As my skills grew, I began to think about and research the way math is taught in the U.S. In the U.S., mathematics achievement lags behind many other countries. In the 2015 Program for International Student Assessment (PISA), the U.S. ranked 38th out of 71 countries. Of the 35 industrialized nations that are members of the Organization for Economic Cooperation and Development (OECD), the U.S. ranked in the bottom 15 percent at number 31. The 2019 National Assessment of Educational Progress shows that only 34 percent of eighth-graders tested proficient in math at grade level. I quickly realized the problem isn’t that our students are inherently unable to understand math; it’s the way that math is taught in school. Because of the emphasis on the very exams on which students underperform, kids aren’t able to creatively think their own way through each problem. They’re taught to just crunch out the numbers again and again and again. Even worse, this method of teaching disproportionately affects students from underrepresented groups. According to the 2019 NAEP, in Texas, Black students had an average score 21 points lower than that of white students, and Latino students were falling behind their white peers by a similar amount, 19 points.
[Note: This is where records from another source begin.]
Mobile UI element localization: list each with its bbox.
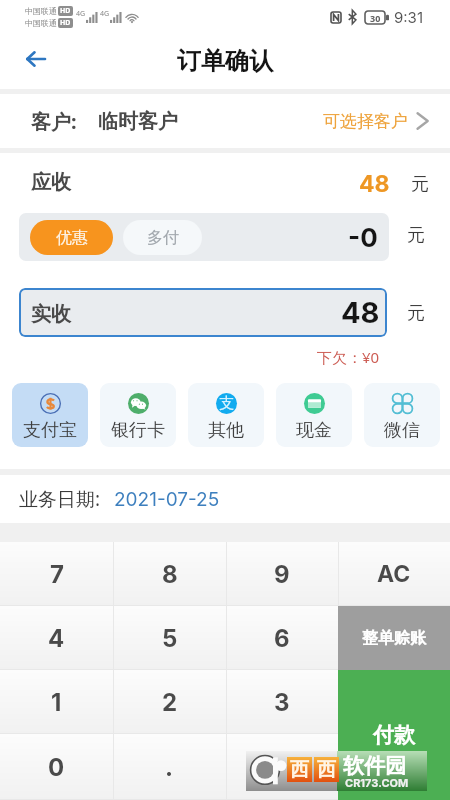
button[interactable]: 9 — [226, 542, 338, 606]
staticText: 4G — [76, 9, 86, 19]
staticText: 48 — [359, 170, 390, 198]
other: Backspace — [267, 757, 297, 778]
staticText: 整单赊账 — [362, 628, 426, 648]
staticText: 48 — [341, 295, 380, 330]
button[interactable]: 支 — [188, 383, 264, 447]
staticText: HD — [60, 6, 71, 16]
button[interactable]: 5 — [113, 606, 226, 670]
button[interactable]: 2 — [113, 670, 226, 734]
staticText: 1 — [51, 688, 62, 717]
staticText: 3 — [274, 688, 290, 717]
button[interactable]: AC — [338, 542, 450, 606]
staticText: 应收 — [31, 170, 71, 195]
staticText: 支 — [219, 394, 234, 413]
staticText: 2021-07-25 — [114, 488, 220, 511]
staticText: 业务日期: — [19, 486, 101, 512]
staticText: 9:31 — [394, 8, 423, 26]
button[interactable]: . — [113, 734, 226, 800]
staticText: 0 — [48, 753, 65, 782]
button[interactable]: 整单赊账 — [338, 606, 450, 670]
staticText: 西 — [317, 758, 336, 782]
button[interactable]: 7 — [0, 542, 113, 606]
staticText: 中国联通 — [25, 6, 57, 16]
button[interactable]: 6 — [226, 606, 338, 670]
button[interactable]: 8 — [113, 542, 226, 606]
button[interactable]: 优惠 — [30, 220, 113, 255]
staticText: 4 — [48, 624, 65, 653]
staticText: 实收 — [31, 302, 71, 327]
staticText: 元 — [407, 302, 425, 325]
staticText: 多付 — [147, 228, 179, 248]
staticText: 软件园 — [343, 753, 406, 779]
staticText: 8 — [162, 560, 178, 589]
staticText: 4G — [100, 9, 110, 19]
staticText: 其他 — [208, 419, 244, 442]
staticText: 7 — [50, 560, 64, 589]
staticText: 优惠 — [56, 228, 88, 248]
staticText: HD — [60, 18, 71, 28]
staticText: 银行卡 — [111, 419, 165, 442]
button[interactable]: 现金 — [276, 383, 352, 447]
staticText: 客户: — [31, 108, 77, 135]
button[interactable]: Backspace — [226, 734, 338, 800]
staticText: 支付宝 — [23, 419, 77, 442]
staticText: -0 — [348, 222, 378, 253]
staticText: 6 — [274, 624, 290, 653]
button[interactable]: 3 — [226, 670, 338, 734]
button[interactable]: 客户: — [0, 94, 450, 148]
button[interactable]: 微信 — [364, 383, 440, 447]
staticText: 9 — [274, 560, 290, 589]
staticText: 2 — [162, 688, 178, 717]
staticText: 5 — [162, 624, 178, 653]
button[interactable]: 多付 — [123, 220, 202, 255]
staticText: 临时客户 — [98, 109, 178, 134]
staticText: . — [165, 753, 174, 782]
staticText: CR173.COM — [345, 776, 409, 789]
staticText: 微信 — [384, 419, 420, 442]
button[interactable]: 1 — [0, 670, 113, 734]
staticText: 下欠：¥0 — [317, 347, 380, 367]
button[interactable]: 0 — [0, 734, 113, 800]
staticText: 30 — [370, 12, 381, 24]
button[interactable]: 银行卡 — [100, 383, 176, 447]
staticText: AC — [377, 560, 411, 588]
staticText: 现金 — [296, 419, 332, 442]
button[interactable]: 付款 — [338, 670, 450, 800]
staticText: 元 — [411, 173, 429, 196]
staticText: 订单确认 — [177, 46, 273, 76]
button[interactable]: Back — [0, 36, 70, 89]
button[interactable]: 业务日期: — [0, 475, 450, 523]
staticText: 付款 — [373, 722, 415, 748]
staticText: 可选择客户 — [323, 111, 408, 132]
staticText: 西 — [290, 758, 309, 782]
button[interactable]: 实收 — [19, 288, 387, 337]
staticText: 元 — [407, 224, 425, 247]
button[interactable]: 支付宝 — [12, 383, 88, 447]
button[interactable]: 4 — [0, 606, 113, 670]
staticText: 中国联通 — [25, 18, 57, 28]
I realized that as STEM innovation increased at phenomenal rates around the world, the lackluster efforts of schools to teach their students math would only result in American students, especially those in underrepresented communities, falling behind even more. So at age eleven, I founded San Antonio Math Include (SaMi) to provide greater access to meaningful math education to all students from different backgrounds, experiences, and cultural perspectives. I wanted children all over the globe to realize that creativity—and not memorization—is at the root of math. I wanted them to be able to appreciate the beauty in math and its applications as I did when I started the AMC series.
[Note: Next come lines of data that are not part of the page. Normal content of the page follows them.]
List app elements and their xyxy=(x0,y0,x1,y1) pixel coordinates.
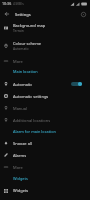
button[interactable]: Automatic settings xyxy=(0,89,90,101)
button[interactable]: Background map xyxy=(0,21,90,39)
staticText: Main location xyxy=(13,69,38,74)
button[interactable]: Help xyxy=(77,7,90,21)
button[interactable]: More xyxy=(0,57,90,65)
staticText: Alarm for main location xyxy=(13,129,56,134)
staticText: Manual xyxy=(13,106,28,111)
button[interactable]: Snooze all xyxy=(0,137,90,149)
button[interactable]: Back xyxy=(0,7,13,21)
button[interactable]: Alarms xyxy=(0,149,90,161)
staticText: 4.5KB/s xyxy=(13,2,24,6)
button[interactable]: Automatic xyxy=(0,77,90,89)
staticText: Colour scheme xyxy=(13,41,42,46)
staticText: Snooze all xyxy=(13,141,32,146)
staticText: Automatic settings xyxy=(13,94,49,99)
staticText: Automatic xyxy=(13,82,33,87)
button[interactable]: Manual xyxy=(0,101,90,113)
button[interactable]: More xyxy=(0,161,90,173)
button[interactable]: Colour scheme xyxy=(0,39,90,57)
staticText: Widgets xyxy=(13,176,28,181)
staticText: More xyxy=(13,59,23,64)
staticText: 10:36 xyxy=(2,1,12,6)
staticText: Alarms xyxy=(13,153,27,158)
staticText: Background map xyxy=(13,23,46,28)
staticText: Automatic xyxy=(13,46,29,50)
staticText: Settings xyxy=(15,12,31,17)
staticText: Terrain xyxy=(13,28,24,32)
staticText: Widgets xyxy=(13,188,29,193)
staticText: Additional locations xyxy=(13,118,51,123)
button[interactable]: Additional locations xyxy=(0,113,90,125)
staticText: More xyxy=(13,165,23,170)
button[interactable]: Widgets xyxy=(0,184,90,197)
Math has more than one value. Everyone is unique and will be able to offer their own experiences and knowledge that others may not possess. Providing equitable access to education and supporting tolerance of those who have different backgrounds and cultural perspectives undeniably benefits our society. It helps me grow to be a world citizen. It inspires me with new ideas, views, and practices to equip youth to make and create our world of tomorrow.

My dream is to become a math professor in the future so I can help people appreciate math in so many more ways. Participating in the AMC was the first step towards this goal. The next step is to become an educator because that is one of the most direct ways to make an impact, especially on female and minority students like myself.

Hannah Guan is a junior at Basis San Antonio Shavano in San Antonio, TX. She was an international math champion at the 2018 Primary Mathematics World Competition in Hong Kong and currently participates in the USA Mathematical Olympiad. Her areas of research are Biomathematics and Statistical Learning. She has published journal papers and presented research in leading conferences in these areas. Recently, she won the Best Poster Award in the 12th ACM International Conference on Bioinformatics, Computational Biology, and Health Informatics. She founded San Antonio Math Include to provide greater access to math education to all students from different backgrounds, experiences, and cultural perspectives across the country and around the world.